Bayerische Vereinsbank: Ergebnis im dritten Quartal über Plan

München (ots-Ad hoc-Service) - Mitteilung gemäß Paragraph 15 WpHG übermittelt von der DGAP. Für den Inhalt der Mitteilung ist allein der Emittent verantwortlich.

Die Vereinsbank konnte den
positiven Ergebnistrend des ersten Halbjahrs im dritten Quartal fortsetzen. Im Vergleich zum 30.9.1996 stieg ihr Betriebsergebnis nach Risikovorsorge im Konzern um 26,1 % auf 1.292,7 Mio DM. Ausschlaggebend für den starken Anstieg war sowohl der Basiseffekt aus dem Vergleich mit einem schwachen Vorjahreszeitraum als auch der starke Anstieg des Provisionsgeschäfts und des Eigenhandels in einem sehr günstigen Marktumfeld. Das Bankgeschäft trug 543,9 Mio DM, das Hypothekenbankgeschäft 748,8 Mio DM zu diesem Ergebnis bei.
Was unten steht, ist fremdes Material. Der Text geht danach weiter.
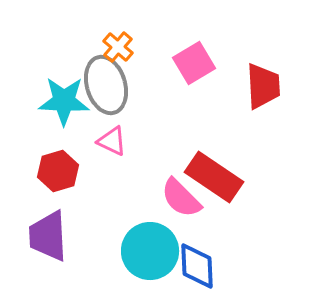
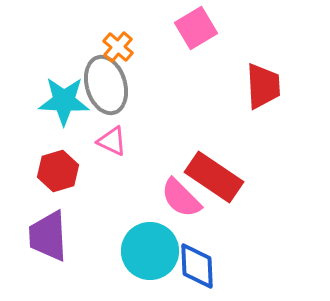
pink square: moved 2 px right, 35 px up
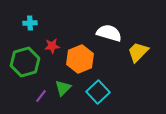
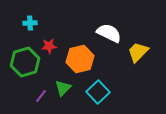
white semicircle: rotated 10 degrees clockwise
red star: moved 3 px left
orange hexagon: rotated 8 degrees clockwise
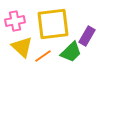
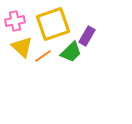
yellow square: rotated 12 degrees counterclockwise
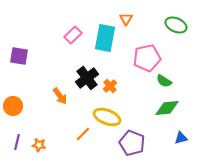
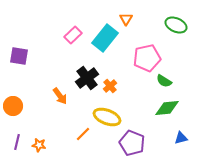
cyan rectangle: rotated 28 degrees clockwise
Die größte Ertragsquelle war mit 3,7 Mrd DM (+ 8,8 %) der Zinsüberschuß. Die Zunahme resultiert vor allem aus dem Hypothekenbankgeschäft, das mit 1,2 Mrd DM (+ 13 %) jetzt 33 % des Zinsüberschusses generiert. Das Volumen der Hypothekendarlehen wuchs um 8,8 % auf 134,5 Mrd DM. Der Schwerpunkt liegt dabei nach wie vor auf der Finanzierung des privaten Wohnungsbaus. Dort stieg das Volumen der Neuzusagen auf 14 Mrd DM; das sind 13,1 % mehr als in den ersten neun Monaten des Vorjahres.
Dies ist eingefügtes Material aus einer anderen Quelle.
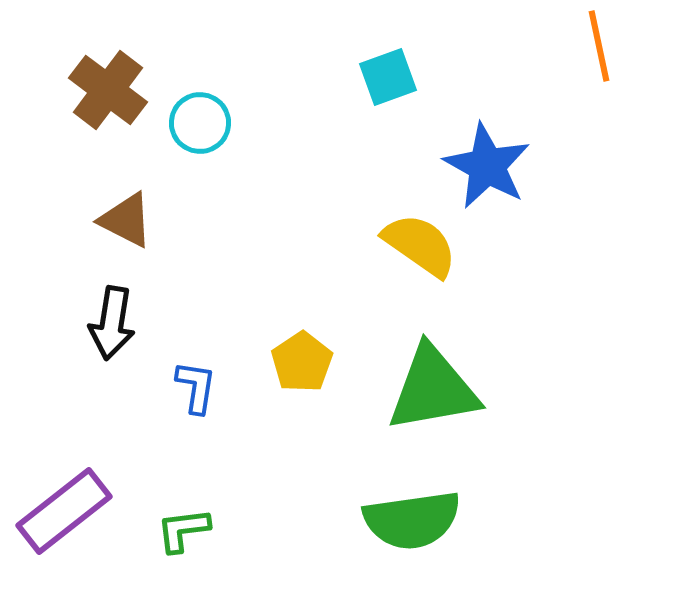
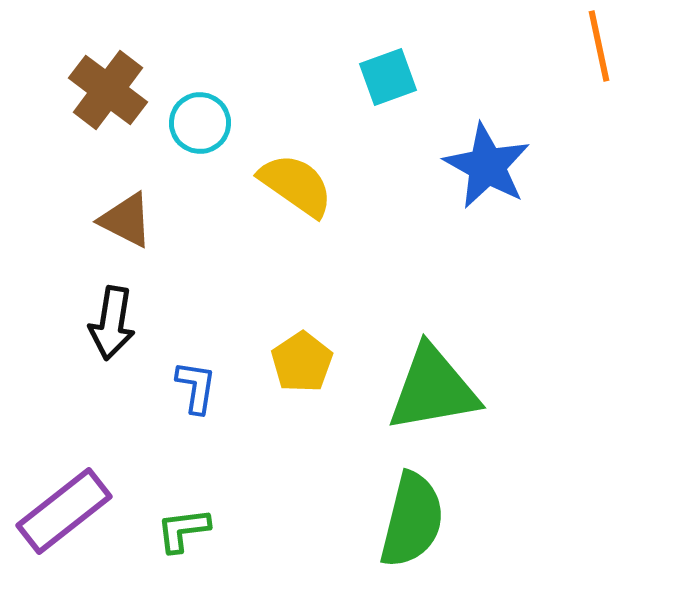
yellow semicircle: moved 124 px left, 60 px up
green semicircle: rotated 68 degrees counterclockwise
Das Bankgeschäft trug 2,5 Mrd DM (+ 6,9 %) zum Zinsüberschuß bei.

Der Provisionsüberschuß stieg um 213,2 Mio DM (+ 24,1 %) auf 1,1 Mrd DM. Gut die Hälfte trug dazu das Wertpapier- und Depotgeschäft bei, das um 35,8 % wuchs. Steigende Erträge brachte auch der Bereich Corporate Finance mit maßgeschneiderten Finanzierungslösungen mit Leasingkonstruktionen, Investmentfonds, Asset Backed und Mortgage Backed Securities sowie Börseneinführungen.
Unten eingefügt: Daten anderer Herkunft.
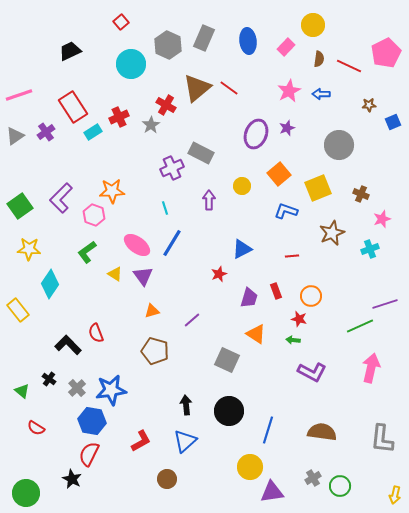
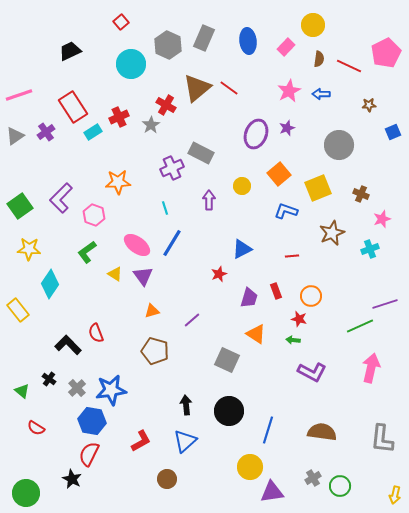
blue square at (393, 122): moved 10 px down
orange star at (112, 191): moved 6 px right, 9 px up
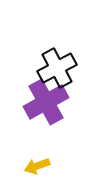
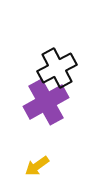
yellow arrow: rotated 15 degrees counterclockwise
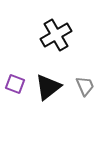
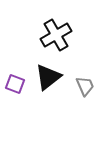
black triangle: moved 10 px up
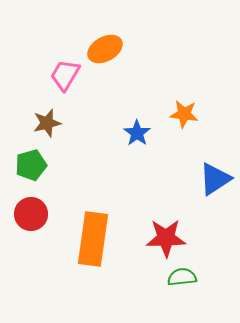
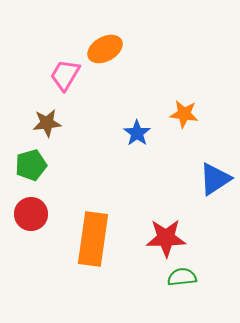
brown star: rotated 8 degrees clockwise
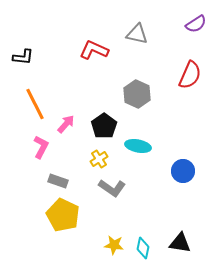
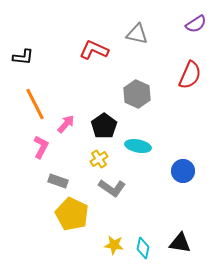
yellow pentagon: moved 9 px right, 1 px up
Im Eigenhandel hat die Vereinsbank mit einem Nettoertrag aus Finanzgeschäften von 328,1 Mio DM das Ergebnis des Vorjahres deutlich übertroffen (+ 72,8 %). Zu diesem guten Ergebnis steuerte der Devisenbereich 147 Mio DM, der Aktienbereich 114,7 Mio DM und der Zinsbereich 66,4 Mio DM bei.

Die laufenden Aufwendungen stiegen um 9,7 % auf 3,2 Mrd DM. Der Sachaufwand wuchs mit 15,2 % deutlich stärker als der Personalaufwand (+ 6,2 %). Er reflektiert vor allem die Umstrukturierung des Vertriebs, den Ausbau der elektronischen Vertriebswege, die Investitionen in die Euro- Umstellung und die erweiterte Auslandspräsenz. Ein guter Prozentpunkt ist auch auf die Erstkonsolidierung der im Juli erworbenen Noris-Bank zurückzuführen.

Die Zahl der Mitarbeiter im Konzern beläuft sich auf 22.640 und liegt ohne den Konsolidierungseffekt der Noris-Bank (802 Mitarbeiter) in etwa auf Vorjahresniveau.

Die saldierte Risikovorsorge erhöhte die Vereinsbank auf 697,8 Mio DM (+ 20,2 %). Die Risikosituation im Kreditgeschäft hat sich in Deutschland nicht entspannt; unter Beibehaltung der strengen Beurteilungsmaßstäbe ist auch die Risikovorsorge im Kreditgeschäft um 13,0 % auf 877,5 Mio DM gestiegen. Der Ertrag aus Wertpapieren der Liquiditätsvorsorge lag mit 179,7 Mio DM geringfügig unter dem Vorjahreswert (195,8 Mio DM).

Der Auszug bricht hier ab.